> **REQUIRED ACTION**
Copy exactly the lines from the one containing "Interesting movie…in a" through the last line of the records below, including both, and leave out any pictures.

BEGIN

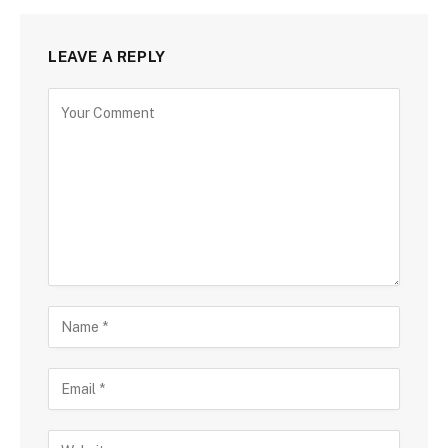
LEAVE A REPLY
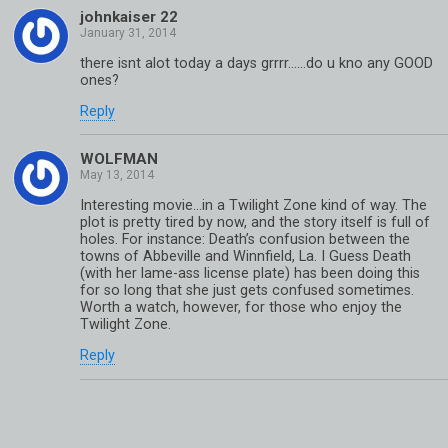
johnkaiser 22
there isnt alot today a days grrrr……do u kno any GOOD
ones?
Reply
WOLFMAN
Interesting movie…in a Twilight Zone kind of way. The
plot is pretty tired by now, and the story itself is full of
holes. For instance: Death’s confusion between the
towns of Abbeville and Winnfield, La. I Guess Death
(with her lame-ass license plate) has been doing this
for so long that she just gets confused sometimes.
Worth a watch, however, for those who enjoy the
Twilight Zone.
Reply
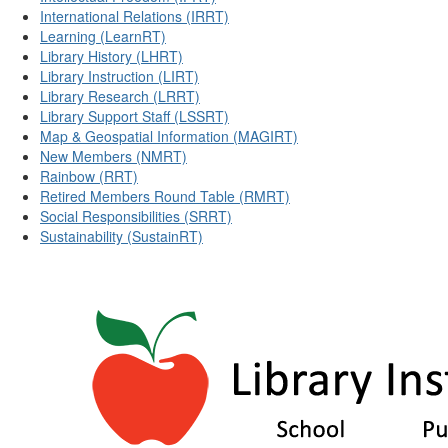
International Relations (IRRT)
Learning (LearnRT)
Library History (LHRT)
Library Instruction (LIRT)
Library Research (LRRT)
Library Support Staff (LSSRT)
Map & Geospatial Information (MAGIRT)
New Members (NMRT)
Rainbow (RRT)
Retired Members Round Table (RMRT)
Social Responsibilities (SRRT)
Sustainability (SustainRT)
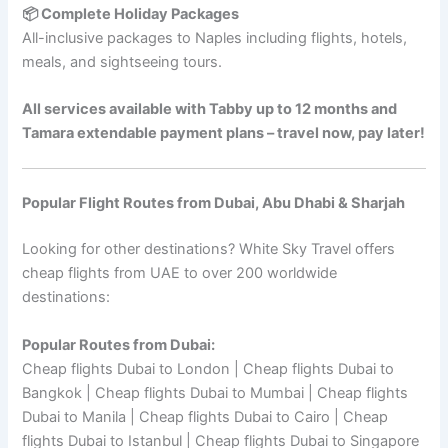
📦 Complete Holiday Packages
All-inclusive packages to Naples including flights, hotels,
meals, and sightseeing tours.
All services available with Tabby up to 12 months and
Tamara extendable payment plans – travel now, pay later!
Popular Flight Routes from Dubai, Abu Dhabi & Sharjah
Looking for other destinations? White Sky Travel offers
cheap flights from UAE to over 200 worldwide
destinations:
Popular Routes from Dubai:
Cheap flights Dubai to London | Cheap flights Dubai to
Bangkok | Cheap flights Dubai to Mumbai | Cheap flights
Dubai to Manila | Cheap flights Dubai to Cairo | Cheap
flights Dubai to Istanbul | Cheap flights Dubai to Singapore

END

> **SOLUTION TO THE PROBLEM**
Interesting movie…in a Twilight Zone kind of way. The
plot is pretty tired by now, and the story itself is full of
holes. For instance: Death’s confusion between the
towns of Abbeville and Winnfield, La. I Guess Death
(with her lame-ass license plate) has been doing this
for so long that she just gets confused sometimes.
Worth a watch, however, for those who enjoy the
Twilight Zone.
Reply
International Relations (IRRT)
Learning (LearnRT)
Library History (LHRT)
Library Instruction (LIRT)
Library Research (LRRT)
Library Support Staff (LSSRT)
Map & Geospatial Information (MAGIRT)
New Members (NMRT)
Rainbow (RRT)
Retired Members Round Table (RMRT)
Social Responsibilities (SRRT)
Sustainability (SustainRT)
📦 Complete Holiday Packages
All-inclusive packages to Naples including flights, hotels,
meals, and sightseeing tours.
All services available with Tabby up to 12 months and
Tamara extendable payment plans – travel now, pay later!
Popular Flight Routes from Dubai, Abu Dhabi & Sharjah
Looking for other destinations? White Sky Travel offers
cheap flights from UAE to over 200 worldwide
destinations:
Popular Routes from Dubai:
Cheap flights Dubai to London | Cheap flights Dubai to
Bangkok | Cheap flights Dubai to Mumbai | Cheap flights
Dubai to Manila | Cheap flights Dubai to Cairo | Cheap
flights Dubai to Istanbul | Cheap flights Dubai to Singapore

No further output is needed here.